甚至连垄的高度,沟的宽度,浇水的频率都写得明明白白。
谯周越看越是心惊,忍不住抬头看向刘禅:“陛下...这些都是你写得?”
刘禅心虚地挠了挠头,笑道:“这些都是朕从古卷中抄写的。”
谯周整了整衣冠,往后退了一步,然后朝着刘禅恭敬地行了一礼。
这一礼,行的十分郑重。
“陛下为社稷求良种,整理种植之法,事无巨细,亲力亲为。”
谯周的声音有些低沉,拱手道:“臣...替大汉的百姓,谢陛下,臣为大汉贺!”
......
......
谯周领命出宫,回到府中已是傍晚。
他坐在书桌旁,看着那份“种薯说明书”,越看越心惊不已。
那上面书写的红薯种植之法,条条分明,不像是古卷上抄录的,倒像是亲自种过的人写出来的。
谯周小心翼翼地将这份说明书藏好,然后铺开纸张,提笔写道:“建兴十二年,十月初七,奉陛下旨意,试种红薯。
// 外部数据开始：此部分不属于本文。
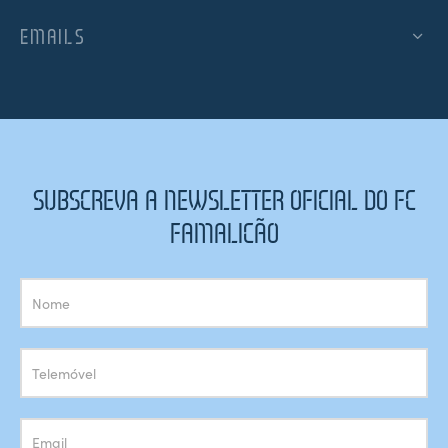
EMAILS
SUBSCREVA A NEWSLETTER OFICIAL DO FC
FAMALICÃO
Subscrição
Newsletter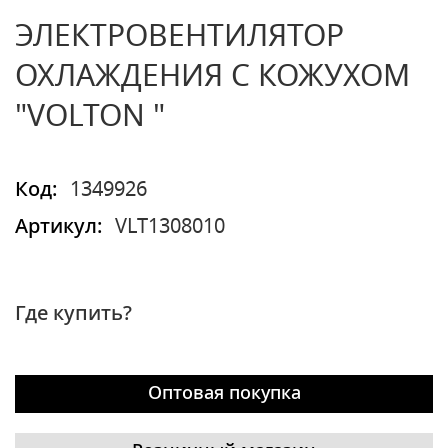
ЭЛЕКТРОВЕНТИЛЯТОР
ОХЛАЖДЕНИЯ С КОЖУХОМ
"VOLTON "
Код:
1349926
Артикул:
VLT1308010
Где купить?
Оптовая покупка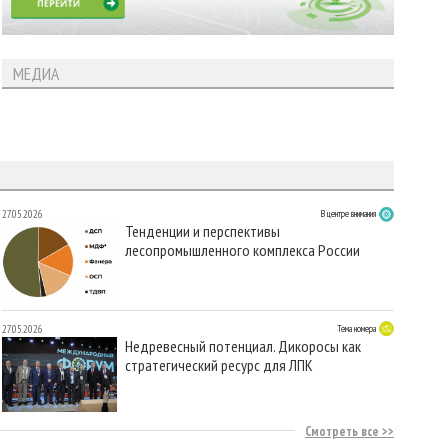
МЕДИА
27.05.2026
В центре внимания
Тенденции и перспективы
лесопромышленного комплекса России
27.05.2026
Тема номера
Недревесный потенциал. Дикоросы как
стратегический ресурс для ЛПК
Смотреть все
”
“臣欲选址三处,一曰川中,二曰长安,三曰中原。”
“三地气候不同,土质各异,对比试种,方知此物之习性。”
写罢,他搁下笔,沉思良久。
长安他要亲自坐镇,至于川中与中原的试种,他打算交给两个弟子去做。
次日一早,谯周将两个弟子召到书房。
大弟子名叫陈勤,字勉之,三十出头的年纪,身材魁梧,面庞黝黑。
他本是农家子弟,自幼跟着父辈在田里劳作,后来拜入谯周门下,虽然读书不算出众,但对农事却有天生的悟性。
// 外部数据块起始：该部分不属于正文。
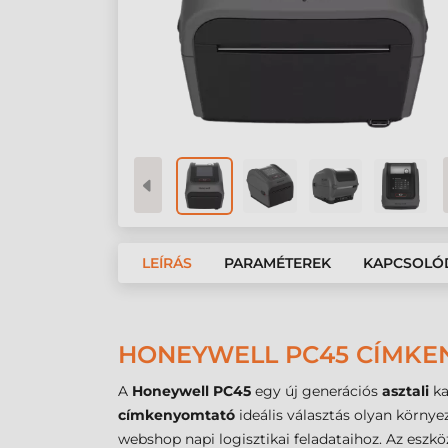
LEÍRÁS
PARAMÉTEREK
KAPCSOLÓ
HONEYWELL PC45 CÍMKEN
A
Honeywell PC45
egy új generációs
asztali
ka
címkenyomtató
ideális választás olyan körny
webshop napi logisztikai feladataihoz. Az esz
二弟子名叫周俭,二十七八岁的模样,个子不高,但精瘦结实,一双眸子灵动无比。
他出身于小商贩之家,少时跟着父亲走南闯北,见过不少世面,后来家道中落,拜入谯周门下读书。
周俭脑子活络,办事利落,谯周对他颇为器重。
见两个弟子前来,谯周便将红薯之事,跟他们说了一遍。
两人听后,皆震惊不已。
他们深谙农事多年,比谁都清楚,一亩之地,可产千斤的粮食,几乎闻所未闻!
谯周看着两名弟子,郑重道:“陛下已将红薯试种之事全权托付于我,此事关乎重大,若是成功,推广开来,大汉子民将再无饥荒之苦,你们两个,可愿随我一起促成此事?”
陈勤和周俭相互对视一眼,旋即拱手道:“弟子愿意!”
谯周满意地点点头,于是便将他的计划说出。
“种植红薯不挑地,因此为师打算在川中、长安、中原三处设点试种,这三处地方气候不同,土质各异,对比着种,方能摸清此物的脾性。”
谯周看着他们两个,轻声道:“长安这边,我要亲自坐镇。陈勤,你去川中,周俭,你去中原地区。”
谯周淡淡道:“到了地方,要选三处不同地形,山地、坡地、旱地,各选一块,对比种植。”
“在种植之时,土地的情况,浇水的次数,施肥多少,全都要一一记录在册,越详细越好。”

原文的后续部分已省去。